Migrating Blog The Engineering Way
Migrations Topic has been very close to me, I have been part of many migrations throughout my career and recently did one of the biggest one at my current company [article soon to be published at the company tech blog]
. This time I have something unique, a cross between blogging and engineering practices, the blog migration from Blogger Blog to Ghost Blog by taking the best practices from the engineering migrations.
Recently, I completed the blog migration from Blogger to Ghost for many good reasons, if you are a returning reader you will see a complete new look as now it is hosted at Ghost instead of Blogger. This article I will be focusing on many aspects of this migration and the special thing is to learn how I applied my engineering approaches to migration to make it successful and painless.
In my last post Large Scale Migration Best Practices, I shared how engineering migration should be done, however that was for the team or company, while this one is a bit different as this is a solo project with me being the lone engineer doing everything.

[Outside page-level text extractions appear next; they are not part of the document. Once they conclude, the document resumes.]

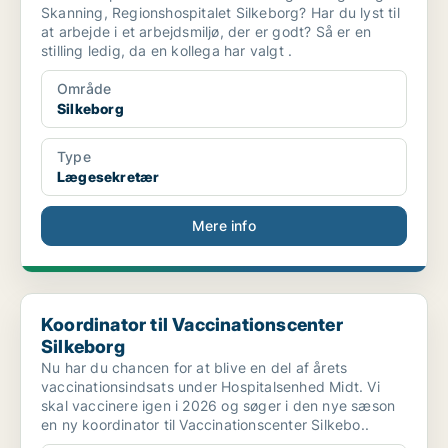
Skanning, Regionshospitalet Silkeborg? Har du lyst til
at arbejde i et arbejdsmiljø, der er godt? Så er en
stilling ledig, da en kollega har valgt .
Område
Silkeborg
Type
Lægesekretær
Mere info
Koordinator til Vaccinationscenter Silkeborg
Koordinator til Vaccinationscenter
Silkeborg
Nu har du chancen for at blive en del af årets
vaccinationsindsats under Hospitalsenhed Midt. Vi
skal vaccinere igen i 2026 og søger i den nye sæson
en ny koordinator til Vaccinationscenter Silkebo..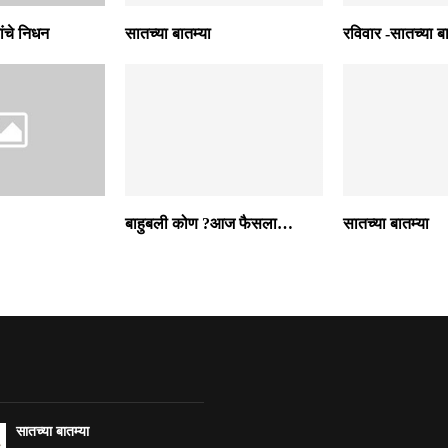
ांचे निधन
सातच्या बातम्या
रविवार -सातच्या बा
बाहुबली कोण ?आज फैसला…
सातच्या बातम्या
सातच्या बातम्या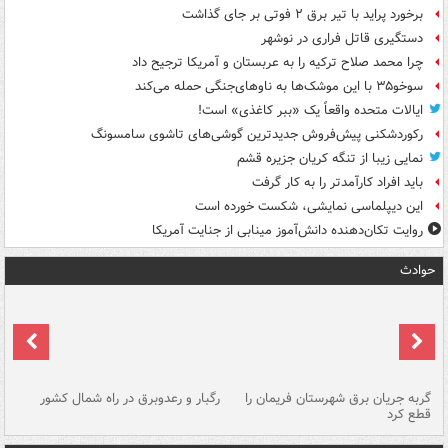
برخورد پراید با تیر برق ۲ فوتی بر جای گذاشت
دستگیری قاتل فراری در نوشهر
چرا محمد صلاح ترکیه را به عربستان و آمریکا ترجیح داد
سوخو۳۵ با این موشک‌ها به ناوهای‌جنگی حمله می‌کند
ایالات متحده واقعاً یک «ببر کاغذی» است!
رکوردشکنی پیش‌فروش جدیدترین گوشی‌های تاشوی سامسونگ
نمایی زیبا از تنگه کریان جزیره قشم
باید افراد کارآمدتر را به کار گرفت
این دیپلماسی نمایشی، شکست خورده است
روایت تکان‌دهنده دانش‌آموز مینابی از جنایت آمریکا
حوادث
گربه جریان برق شهرستان فریمان را
رگبار و رعدوبرق در راه شمال کشور
قطع کرد
گذ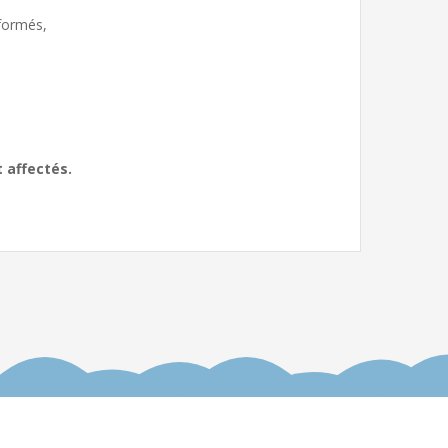
 formés,
 affectés.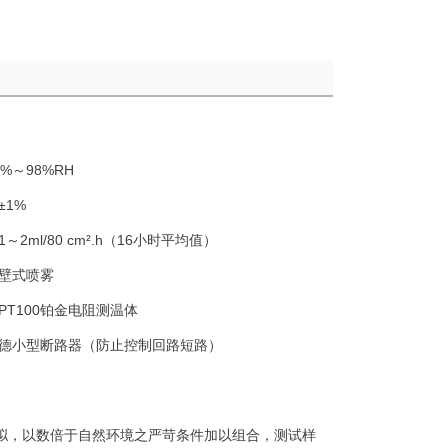
5%～98%RH
±1%
1～2ml/80 cm².h（16小时平均值）
壁式喷雾
PT100铂金电阻测温体
德小型断路器（防止控制回路短路）
拟，以数倍于自然环境之严苛条件加以组合，测试样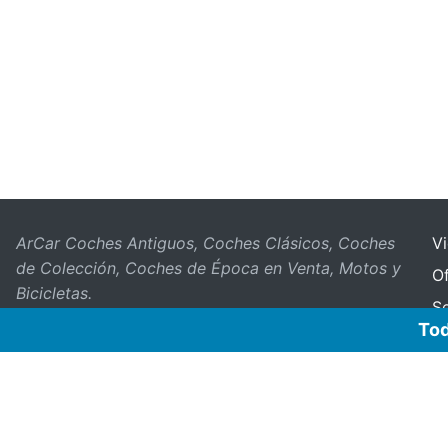
ArCar Coches Antiguos, Coches Clásicos, Coches
V
de Colección, Coches de Época en Venta, Motos y
Of
Bicicletas.
S
Tod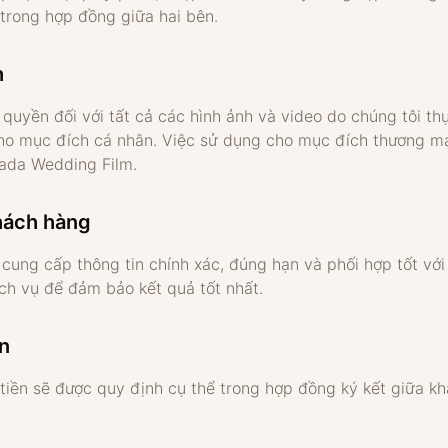
 trong hợp đồng giữa hai bên.
h
quyền đối với tất cả các hình ảnh và video do chúng tôi th
o mục đích cá nhân. Việc sử dụng cho mục đích thương mại
ada Wedding Film.
hách hàng
cung cấp thông tin chính xác, đúng hạn và phối hợp tốt với
ịch vụ để đảm bảo kết quả tốt nhất.
ền
tiền sẽ được quy định cụ thể trong hợp đồng ký kết giữa 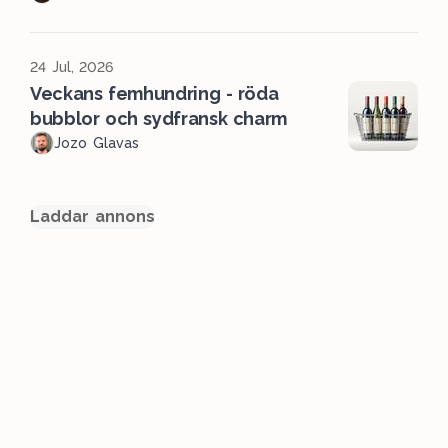
24 Jul, 2026
Veckans femhundring - röda
bubblor och sydfransk charm
Jozo Glavas
Laddar annons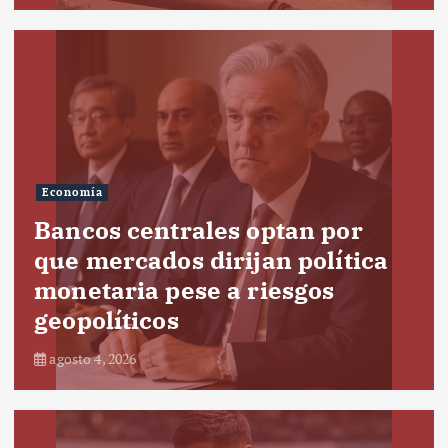
Economía
Bancos centrales optan por
que mercados dirijan política
monetaria pese a riesgos
geopolíticos
agosto 4, 2026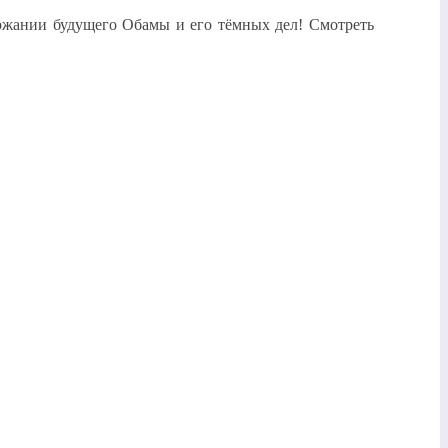
ржании будущего Обамы и его тёмных дел! Смотреть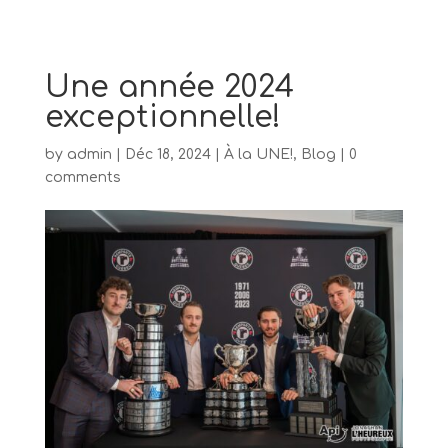
Une année 2024
exceptionnelle!
by
admin
|
Déc 18, 2024
|
À la UNE!
,
Blog
|
0
comments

At higher level I first split this migration project into smaller phases, this approach we usually take in engineering projects and since being an engineer I wanted to make sure I do it the right way so it's less painful and successful.
Engineering Practice: Split into smaller digestable components
Motivation
I have been writing content on the internet for the past several years, and typically being used to Blogger I have been happy for most of the time. Blogger is one of the oldest blogging platforms, if not the oldest. However, in recent years Blogger seems to have lost its ability to keep with up-to-date features despite being owned by Google.
There are many reasons that contributed to my decision in looking for an alternate. I can shed light on few of them:
Editor
Blogger editor is very buggy, not able to copy paste and format in a consistent way. It has been a very hard journey, it was acceptable for me as I was not writing frequently or maybe I was not motivated to write often because of the painful process. Furthermore, Blogger does not have an editor that can support inline code snippets, code blocks etc. It does have flexibility to add but despite that the consistency and maintaining that become too time consuming.
Subscription
Blogger had FeedBurner
for email subscription or now you can say newsletter. Recently they killed that service. Google Blogger Team killed the service despite knowing the recent waves in subscription based models like SubStack. Even though this was just a subscription service with no option to have different tiers to control free vs paid content.
Themes
I have been setting up free themes and editing myself most of the time, there is no marketplace or proper upgrades to themes. Theme setup is very tricky and challenging especially if you like to make some modification on top. There is one big template file and thats it.
Accelerated Mobile Pages (AMP)
AMP was started many years ago by Google Search, the purpose of that was to speed up load times of content on mobile phones but Blogger never added that capability. With this blogger blogs may end up losing organic traffic.
Google Structured Schema
Similar to AMP, Google Structured Schema is very important for structuring your content on Google Search, and this was lacking, either a complete customization was required or a new theme. I was mainly focused on the Article
schema.
Community
Blogger community may be there for more than two decades now, but it feels most of active bloggers have moved and the community is draining with less content, since no new features are introduced there is nothing much to discuss, if you started blogger ten years ago, you would have same feature except maybe just a new design in the backend.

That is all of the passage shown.